At 30 samples, the actual value of "1" could be as low as .8 and as high as 1.35; the difference being .55, or about 1/2 of the value of "1".
At 20 samples, the actual value of "1" could be as low as .75 and as high as 1.5; the difference being .75, or about 3/4 the value of "1".
At 10 samples, the actual value of "1" could be as low as .7 and as high as 1.8; the difference being 1.1, or more than the actual value of 1 itself!

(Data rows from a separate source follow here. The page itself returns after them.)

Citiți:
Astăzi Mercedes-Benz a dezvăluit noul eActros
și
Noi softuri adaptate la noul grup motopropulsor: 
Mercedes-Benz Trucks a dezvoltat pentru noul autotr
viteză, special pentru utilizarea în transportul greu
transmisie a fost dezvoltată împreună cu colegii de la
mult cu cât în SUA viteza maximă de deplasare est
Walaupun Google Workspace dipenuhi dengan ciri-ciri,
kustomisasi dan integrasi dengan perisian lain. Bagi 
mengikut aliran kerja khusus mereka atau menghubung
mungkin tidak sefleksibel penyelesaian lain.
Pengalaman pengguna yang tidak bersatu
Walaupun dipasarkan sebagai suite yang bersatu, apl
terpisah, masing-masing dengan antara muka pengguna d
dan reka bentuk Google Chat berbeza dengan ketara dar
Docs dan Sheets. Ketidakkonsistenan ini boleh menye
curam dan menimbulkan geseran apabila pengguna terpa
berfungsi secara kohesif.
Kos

As you can see, the accuracy of stdev falls off sharply below 30 samples. It does not increase dramatically over 50 samples. That range (30-50 samples) is the "sweet spot" where you get the best bang for the buck. You can take a LOT more samples, but you'll not get a huge increase in accuracy for the efforts. You can take a bit fewer than 30 samples, but your accuracy falls of horridly.

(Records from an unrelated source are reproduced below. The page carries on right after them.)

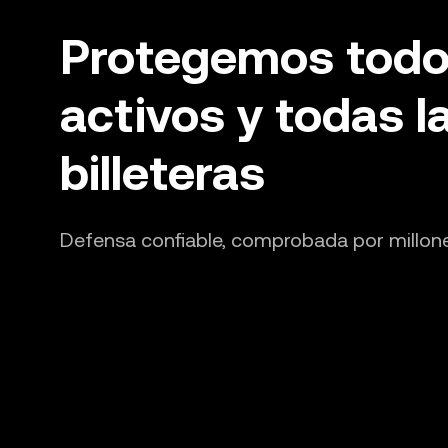
Protegemos todo
activos y todas l
billeteras
Defensa confiable, comprobada por millon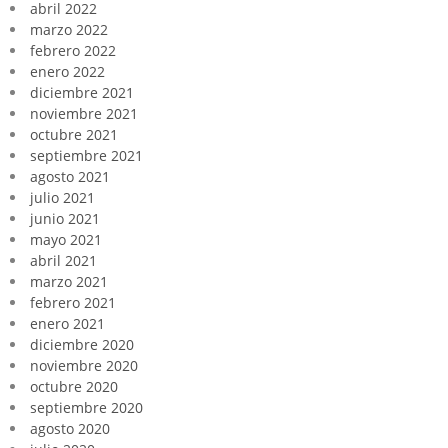
abril 2022
marzo 2022
febrero 2022
enero 2022
diciembre 2021
noviembre 2021
octubre 2021
septiembre 2021
agosto 2021
julio 2021
junio 2021
mayo 2021
abril 2021
marzo 2021
febrero 2021
enero 2021
diciembre 2020
noviembre 2020
octubre 2020
septiembre 2020
agosto 2020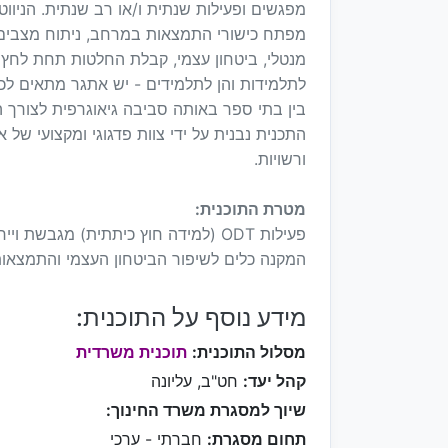
מפתח כישורי התמצאות במרחב, ניתוח מצבים 
מנטלי, ביטחון עצמי, קבלת החלטות תחת לחץ זמ
לתלמידות והן לתלמידים - יש אתגר מתאים לכל
בין בתי ספר באותה סביבה גיאוגרפית לצורך ה
התכנית נבנית על ידי צוות פדגוגי ומקצועי של 
ורשויות.
מטרת התוכנית:
פעילות ODT (למידה חוץ כיתתית) מגב
המקנה כלים לשיפור הביטחון העצמי והתמצאו
מידע נוסף על התוכנית:
מסלול התוכנית:
תוכנית משרדית
קהל יעד:
חט"ב, עליונה
שיוך למסגרת משרד החינוך:
תחום מסגרת:
חברתי - ערכי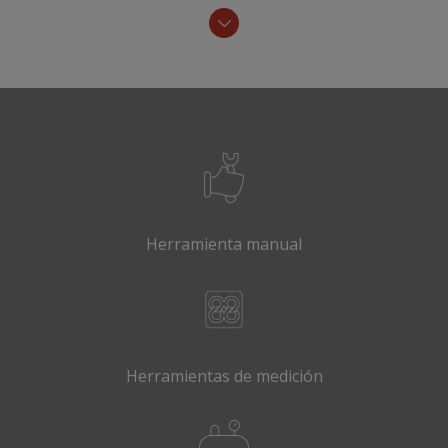
Herramienta manual
Herramientas de medición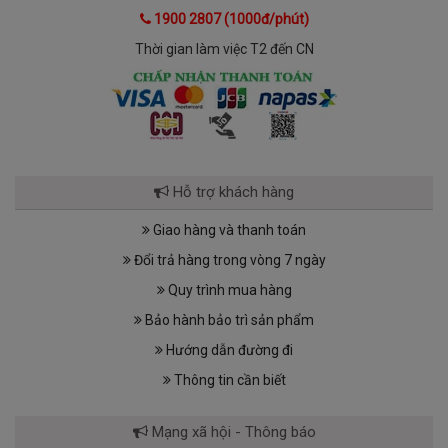
1900 2807 (1000đ/phút)
Thời gian làm việc T2 đến CN
Hỗ trợ khách hàng
Giao hàng và thanh toán
Đổi trả hàng trong vòng 7 ngày
Quy trình mua hàng
Bảo hành bảo trì sản phẩm
Hướng dẫn đường đi
Thông tin cần biết
Mạng xã hội - Thông báo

I have thousands upon thousands of UOAs in my database. I don't really need that many, but it does help see trending year over year. But the accuracy of the data really is just as good when I look at 50 samples, versus 500 samples. Once I have 50 samples, I have a very good understanding of the typical (normal) process variation.
Knowing the mean (aka the "average" valve) is only half of the story. You must also understand the variation (standard deviation) away from the mean.

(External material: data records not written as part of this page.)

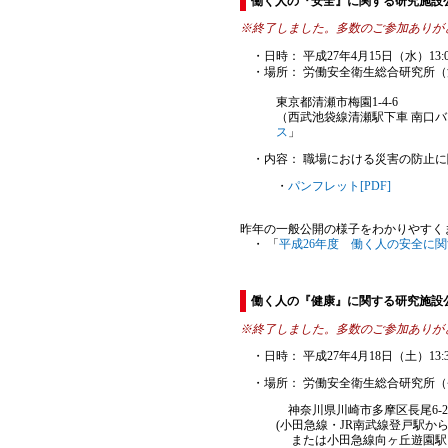
働く人の『安全』に関する研究施設
※終了しました。多数のご参加ありが
・日時： 平成27年4月15日（水）13:00-
・場所： 労働安全衛生総合研究所（
東京都清瀬市梅園1-4-6
（西武池袋線清瀬駅下車 南口バ
ス
」
・内容： 職場における災害の防止に
・
パンフレット[PDF]
昨年の一般公開の様子をわかりやすく
・ 「
平成26年度 働く人の安全に関
働く人の『健康』に関する研究施設
※終了しました。多数のご参加ありが
・日時： 平成27年4月18日（土）13:30-
・場所： 労働安全衛生総合研究所（
神奈川県川崎市多摩区長尾6-21
(小田急線・JR南武線登戸駅か
または小田急線向ヶ丘遊園駅よ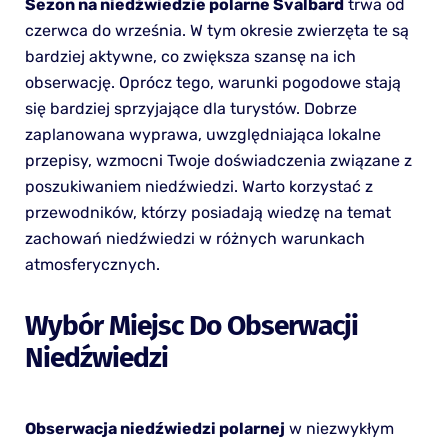
Sezon na niedźwiedzie polarne Svalbard
trwa od
czerwca do września. W tym okresie zwierzęta te są
bardziej aktywne, co zwiększa szansę na ich
obserwację. Oprócz tego, warunki pogodowe stają
się bardziej sprzyjające dla turystów. Dobrze
zaplanowana wyprawa, uwzględniająca lokalne
przepisy, wzmocni Twoje doświadczenia związane z
poszukiwaniem niedźwiedzi. Warto korzystać z
przewodników, którzy posiadają wiedzę na temat
zachowań niedźwiedzi w różnych warunkach
atmosferycznych.
Wybór Miejsc Do Obserwacji
Niedźwiedzi
Obserwacja niedźwiedzi polarnej
w niezwykłym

This is just an application of what most would understand to be called "Six sigma" control.
Mathematically, you can get an "average" using as few as two numbers.
Mathematically, you can get a "standard deviation" using as few as three numbers.
But for them to be accurate, you need a lot more than that.
So my comment regarding your data sheet is that they certainly can give you a stdev value for 20 samples, but it's not an accurate trustworthy value. You need 10 more samples AT A MINIMUM to really get a decent stdev value.
This is why I tell folks to quit looking at one or three or five UOAs and think that they understand how the equipment is performing. You can look at one or two UOAs, compared to macro data, and have a very good understanding. You CANNOT look at even 20 UOAs, of micro data, and yet know what is "normal".
When you get a chance, please read the article about UOA normalcy; it will help you understand stuff better.
It is critically important to understand the differences between macro and micro data sources.
https://bobistheoilguy.com/used-oil-analysis-how-to-decide-what-is-normal/
There's a LOT more to it than just this, but this is at least where most folks can get a decent understanding of why I complain so much about understanding "variation" of UOAs. Too few people here understand, but think they know it all. I'm not a chemist; I cannot explain tribology in those terms and I must defer to those who have chemical backgrounds. But results-driven data (like UOAs), I know really well; it's what I do for a living. I cannot tell you what goes into a lube bottle and how it interacts with all the other chemicals in the bottle. But I can darn well tell you what happens when those bottles come out of the crankcase!